Bir süre okuduktan sonra ıslanmış olan, ama parçalanıp dağılmayan kâğıtları cebinden çıkardığı derinin içine koydu ve muska şekline getirip dikti.
Muskayı bana verip, bunu sakın yanından ayırma her zaman yanında taşı dedi.
Daha sonra yanında duran makası aldı eline ve bana doğru baktı, eliyle kendi saçını işaret etti.
İlk başta ne demek istediğini anlamadığımı belirtircesine kafamı salladım. Saçından bir parça kes dedi, makası bana doğru uzattı.
Aldım hocanın elinden makası saçımın arka tarafından çok az bir kısmı kestim. Ne yapacağım şimdi onu dedim.
Ağzına at ve yut dedi.
Nasıl yutayım saçı hocam, saç bu bildiğin saç diyorum içimden... Benim bunları düşündüğümü biliyormuş gibi, yut dedi tekrardan.
Yapacak bir şey yok diyip ağzıma attım saçı.
Tamam, o muskayı sakın yanından ayırma, şimdi evine var git dedi.
Oğuzla beraber çıktık evden, bir iki boş muhabbetten sonra, herkes evine gitti.
Odama girer girmez bilgisayarı açtım. Kafam dağılsın diye youtube'dan bir müzik indirdim, bir de sigara yaktım.
Haritalardan bizim köyü açtım tekrardan, daha sonra mağaranın bulunduğu yere baktım. Aslında neden baktığımı bile bilmiyordum, belki de sadece kafam dağılsın istiyordum.
Mağaranın bulunduğu tepe ilginçti aslına bakarsanız. Çevresinde tamamen düz tarlalar vardı. Bu tarlaların ortasında sadece bu tepe duruyordu, sanki sonradan oraya insan eliyle yapılmış gibiydi.
Her neyse tepeyi de biraz inceledikten sonra, yüksekliği biraz daha arttırdım. Amacım daha önce de incelediğim yeri tekrar incelemekti.
Tepenin kuzeyinde ormanın içimde 20-30 haneden oluşan bir yer vardı. Nedensiz şekilde burası ilgimi çekiyordu. Neden ilgimi çektiğini soracak olursanız çok ilginç bir yerdi, çünkü size fotoğrafını atacağım o zaman ne demek istediğimi anlarsınız.

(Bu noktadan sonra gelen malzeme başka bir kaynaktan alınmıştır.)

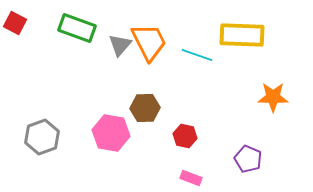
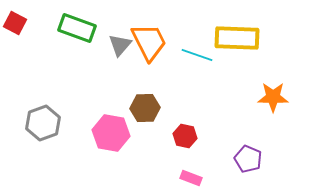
yellow rectangle: moved 5 px left, 3 px down
gray hexagon: moved 1 px right, 14 px up
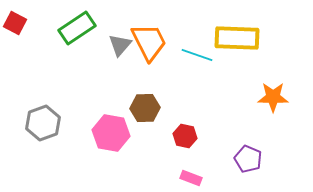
green rectangle: rotated 54 degrees counterclockwise
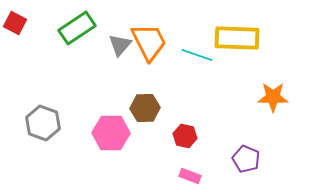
gray hexagon: rotated 20 degrees counterclockwise
pink hexagon: rotated 9 degrees counterclockwise
purple pentagon: moved 2 px left
pink rectangle: moved 1 px left, 2 px up
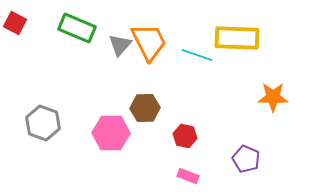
green rectangle: rotated 57 degrees clockwise
pink rectangle: moved 2 px left
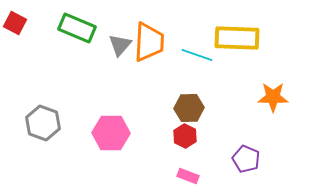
orange trapezoid: rotated 30 degrees clockwise
brown hexagon: moved 44 px right
red hexagon: rotated 15 degrees clockwise
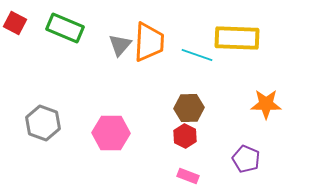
green rectangle: moved 12 px left
orange star: moved 7 px left, 7 px down
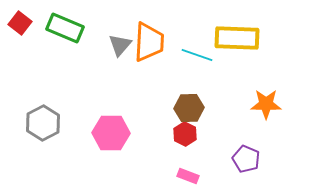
red square: moved 5 px right; rotated 10 degrees clockwise
gray hexagon: rotated 12 degrees clockwise
red hexagon: moved 2 px up
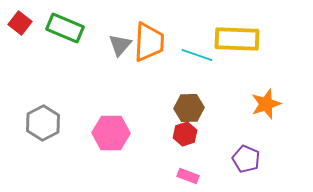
yellow rectangle: moved 1 px down
orange star: rotated 20 degrees counterclockwise
red hexagon: rotated 15 degrees clockwise
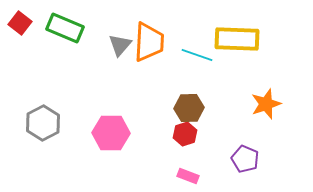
purple pentagon: moved 1 px left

Daha da yakınlaştırmak istedim, ama çözünürlük çok düşüktü hiçbir şey anlaşılmıyordu.
O köyü daha yakından görmek için, köye gitmeye karar verdim. Belki de o tepe ve mağarayla ilgili bir şeyleri öğrenebilirdim onlardan.
Her şey o mağaraya gitmemle başlamıştı, çünkü ayrıca yolda benimle konuşan adam da oranın tekin bir yer olmadığını söylemişti.
Daha çok şey öğrenmeliydim orası hakkında, bu kadar şeyden sonra nasıl oraya gitmek istiyorsun diyebilirsiniz, o anki ruh hali bambaşka oluyor, belki de onların etkisi altında olunduğu içindir.